AUSTIN – An emerging community of polygamists in West Texas could bring another calamity to the Lone Star State similar to the Branch Davidian compound near Waco, a legislative panel was told Wednesday.
The House Juvenile Justice and Family Issues Committee heard testimony on legislation designed to strengthen state laws against multiple marriages and youngsters getting married. The measure, House Bill 3006, would raise the minimum age of marriage with parental consent from 14 to 16 and make it illegal for stepparents to marry stepchildren.
State Rep. Harvey Hilderbran, R-Kerrville, said he modeled the bill after newly enacted legislation in Utah that led to elements of the Fundamentalist Church of Latter-day Saints leaving that state and setting up camp near Eldorado in Schleicher County, about 40 miles from San Angelo.

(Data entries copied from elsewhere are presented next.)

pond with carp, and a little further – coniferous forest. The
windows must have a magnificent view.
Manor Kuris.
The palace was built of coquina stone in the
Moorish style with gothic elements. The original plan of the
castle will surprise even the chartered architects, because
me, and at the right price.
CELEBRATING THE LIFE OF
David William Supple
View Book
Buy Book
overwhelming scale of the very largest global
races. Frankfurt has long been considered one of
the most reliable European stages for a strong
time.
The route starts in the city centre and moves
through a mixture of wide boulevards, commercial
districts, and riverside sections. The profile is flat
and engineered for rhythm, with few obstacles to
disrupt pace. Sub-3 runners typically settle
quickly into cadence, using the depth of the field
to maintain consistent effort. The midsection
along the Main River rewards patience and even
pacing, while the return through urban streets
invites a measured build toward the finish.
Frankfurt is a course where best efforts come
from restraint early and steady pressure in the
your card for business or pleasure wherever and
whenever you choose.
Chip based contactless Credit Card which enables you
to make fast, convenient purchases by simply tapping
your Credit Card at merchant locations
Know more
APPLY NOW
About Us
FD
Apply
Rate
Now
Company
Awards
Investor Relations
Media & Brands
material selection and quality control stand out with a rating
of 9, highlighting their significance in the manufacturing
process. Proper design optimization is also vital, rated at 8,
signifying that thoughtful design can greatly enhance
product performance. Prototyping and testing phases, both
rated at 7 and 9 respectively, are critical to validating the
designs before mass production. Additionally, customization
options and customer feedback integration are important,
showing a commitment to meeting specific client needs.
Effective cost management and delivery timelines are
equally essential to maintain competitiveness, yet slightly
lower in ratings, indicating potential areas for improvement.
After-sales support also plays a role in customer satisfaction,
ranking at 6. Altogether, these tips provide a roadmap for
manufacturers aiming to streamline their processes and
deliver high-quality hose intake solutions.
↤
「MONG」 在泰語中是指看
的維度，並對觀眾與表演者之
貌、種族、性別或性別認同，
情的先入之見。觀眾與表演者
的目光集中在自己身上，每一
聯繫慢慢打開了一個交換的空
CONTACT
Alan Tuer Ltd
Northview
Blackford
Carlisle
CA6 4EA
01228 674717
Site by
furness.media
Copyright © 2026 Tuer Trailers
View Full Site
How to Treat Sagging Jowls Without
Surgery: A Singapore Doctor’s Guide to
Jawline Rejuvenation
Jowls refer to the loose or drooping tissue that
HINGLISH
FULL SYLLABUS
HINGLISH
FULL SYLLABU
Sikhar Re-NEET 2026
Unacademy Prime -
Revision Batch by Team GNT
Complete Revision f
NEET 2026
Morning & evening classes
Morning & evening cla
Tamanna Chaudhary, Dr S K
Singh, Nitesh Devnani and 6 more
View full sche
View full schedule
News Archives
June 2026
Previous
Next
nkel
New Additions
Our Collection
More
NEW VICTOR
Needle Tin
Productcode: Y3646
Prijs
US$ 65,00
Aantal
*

Utah Attorney General Mark Shurtleff and author Jon Krakauer, whose Under the Banner of Heaven offers chilling accounts of teen-age girls being forced to marry much older men under the church’s tutelage, warned that the sect‘s secretive and controlling nature might someday lead to mass murder or suicide.
The sect, which broke away from the Mormon church after it renounced polygamy in the 1890s, is controlled by Warren Jeffs, who presents himself to his followers as God’s prophet on Earth.
“I think there’s a possibility of another Waco or Jonestown,” Krakhauer told the panel, referring to the 1993 deaths at the Branch Davidian compound and the 1978 mass suicide in Guyana of followers of the Rev. Jim Jones.
“It’s not like he’s going to have them drink the Kool-Aid,” he added in a reference to Jonestown.
In just over a year, the once-desolate area north of Eldorado has been transformed into a buzzing compound of homes and a temple of worship for members of the group, Shurtleff and Krakauer told the committee. The members, who call their settlement the YFZ Ranch — for Yearning For Zion — migrated from Hildale, Utah, and Colorado City, Ariz., after those states began cracking down on underage marriages and other practices of the church.
Sect members are not allowed access to newspapers, radio, television or the Internet, and are forbidden to speak to outsiders.
“It embarrasses me to say that for 50 years the state of Utah did nothing,” said Shurtleff, who began pushing for the new laws after being elected attorney general in 1998. “I feel badly about exporting our problem to the state of Texas.”
The committee will continue to study Hilderbrand’s legislation. Several members appeared shocked by the testimony. When she heard that some polygamists in the sect have fathered 100 or more children by multiple teen-age wives, state Rep. Senfronia Thompson, D-Houston, exclaimed, “Lord Jesus.”
Shurtleff said the sect controls local governments and law enforcement agencies in the Utah and Arizona towns, and warned that the same might happen in Schleicher County, 160 miles northwest of San Antonio.
Salt Lake City lawyer Rod Parker, who represents the sect in some legal matters, said in an interview last month that Hilderbran’s legislation is an overreach.
“It appears he is specifically targeting them,” Parker said at the time. “That doesn’t seem appropriate to me.”
Hilderbran, who represents Schleicher County, said local officials are trying to develop cordial relationships with the new residents,
But Krakauer, who said he infiltrated the organization as part of his research, said church elders who deal with local officials are prone to mislead them about the nature of the organization’s activities.
“He needs to be careful that he’s not snookered by these people,” Krakauer said.